The settlement published by the FEI Tribunal Friday retroactively imposes a three-month suspension from April 5 to July 4, 2017.
But both combinations with the backing of the U.S. Equestrian Federation successfully rebuffed efforts by the FEI to strip the two combinations of 2017 Festival of Champions titles–Brentina Cup Under-25 for Kaitlin and Intermediate 1 for Adrienne that occurred within the suspension period.
Adrienne will lose scores that she earned in Europe between April 5 and July 4, 2017 but will have no impact on any current world rankings as scores for standings are only for the past 12 months.
Drug testing at a Global Dressage Festival CDI competition in Wellington, Florida Feb. 8-12, 2017 found the banned substance ractopamine in both horses. Traces were found in a supplement fed the horses–but ractopamine was not listed on the ingredients and the manufacturer admitted to a production accident.
“This has definitely been hanging over all of us,” said Adrienne, a 2012 Olympic and 2014 World Equestrian Games rider on Wizard and The Dutta Corp. silver medal team rider on Salvino at September’s WEG in Tryon.
“We’re glad to have it behind us. A lot of time and effort has occurred that has had a big impact on our lives. We’ve done everything possible to feed the right things to our horses, to do everything clean.
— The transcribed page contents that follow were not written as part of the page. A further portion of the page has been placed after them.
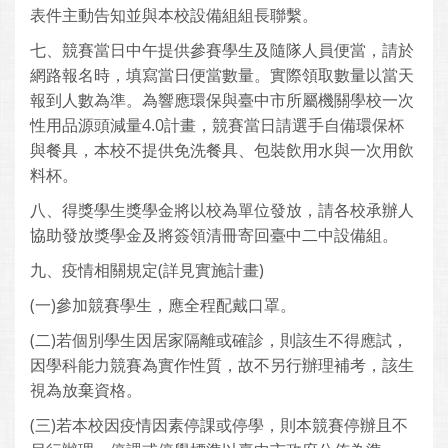
表件主動告知並與本校設備組組長聯繫。
七、競賽當日中午提供參賽學生及隨隊人員便當，請於
網路報名時，填寫當日便當數量。實際領取數量以當天
報到人數為準。為響應環保與臺中市所屬機關學校一次
性用品源頭減量4.0計畫，競賽當日請選手自備環保杯
與餐具，本校不提供免洗餐具、包裝飲用水與一次用飲
料杯。
八、得獎學生獎學金將以校為單位發放，請各校承辦人
協助發放獎學金及將簽領清冊寄回臺中二中設備組。
九、疫情相關規定(詳見實施計畫)
(一)參加競賽學生，應全程配戴口罩。
(二)若個別學生因居家隔離或確診，則該生不得應試，
因學科能力競賽為實作性質，故不另行辦理補考，該生
視為放棄資格。
(三)若本校因疫情因素停課或停學，則本競賽停辦且不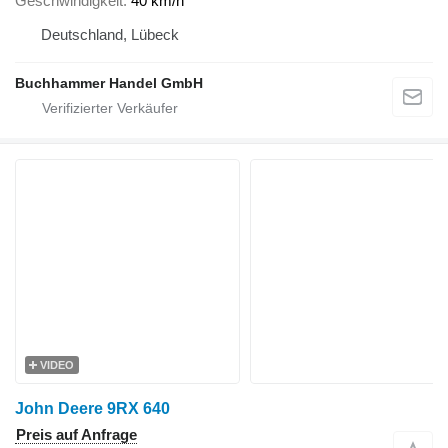
Geschwindigkeit
40 km/h
Deutschland, Lübeck
Buchhammer Handel GmbH
VIDEO
John Deere 9RX 640
Preis auf Anfrage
Anything different is something we would never do.
“Hopefully, we can move on into the future and put this behind us.”
Elizabeth “Betsy” Juliano, the owner of both Horizon and Salvino and a successful self-made businesswoman of the Cleveland area of Ohio and Wellington, and Maryanna Haymon, the owner of Don Principe and a Warmblood horse breeder of Columbus, North Carolina fought the case from the start.
After being notified of the drug finding, they went to the Court of Arbitration for Sport (CAS) which lifted the automatic suspension so the two horses could compete at the annual national championships, which they did successfully in the Under-25 division for Kaitlin and Don Principe and Intermediate 1 for Adrienne and Horizon.
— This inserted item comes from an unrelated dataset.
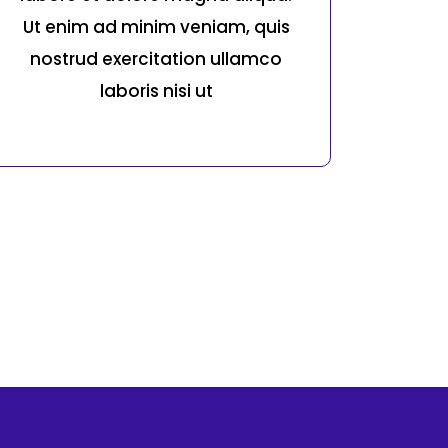
Ut enim ad minim veniam, quis
nostrud exercitation ullamco
laboris nisi ut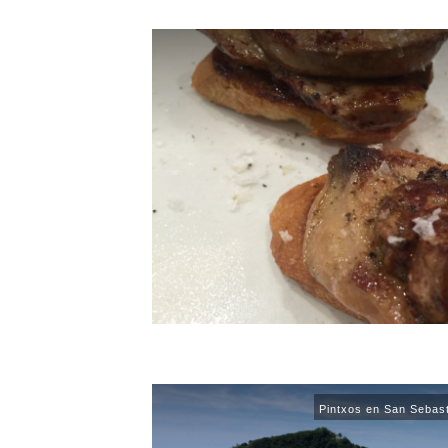
Pintxos en San Sebas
Don Principe, a Hanoverian stallion now 19 years old is no longer competed by Kaitlin of Rougemont, North Carolina.
Adrienne, 33 and based in Wellington, moved Horizon up to Big Tour in March this year and has competed the 11-year-old Oldenburg mare in both the U.S. and Europe.
Betsy said of the final outcome of the case, “Even before this happened Adrienne and any rider I work with always clear everything with our veterinarian, who is Dr. Rick Mitchell, an FEI vet. We cleared everything with him, and it’s frustrating that we had done so with this specific product.”
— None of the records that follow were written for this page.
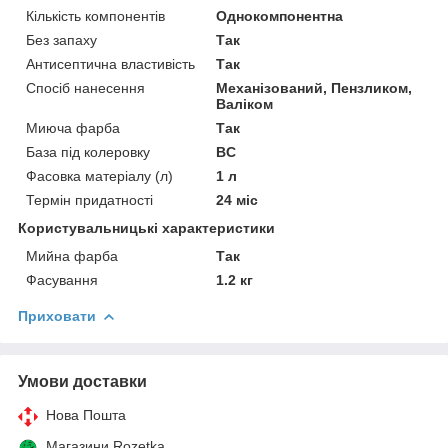
Кількість компонентів
Однокомпонентна
Без запаху
Так
Антисептична властивість
Так
Спосіб нанесення
Механізований, Пензликом,
Валіком
Миюча фарба
Так
База під колеровку
BC
Фасовка матеріалу (л)
1 л
Термін придатності
24 міс
Користувальницькі характеристики
Мийна фарба
Так
Фасування
1.2 кг
Приховати
Умови доставки
Нова Пошта
Магазини Rozetka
She said that a complete record of all feed products, including empty containers are now maintained and samples taken to shows where the horses might undergo testing, a procedure that Betsy is recommending to all riders.
Cargill, the manufacturer of the supplement that it has now withdrawn from the market, supported the owners and riders.
Costs in the case that involved hearings in Lausanne, Switzerland are believed to exceed $500,000 and, though not confirmed, are expected to be covered by Cargill.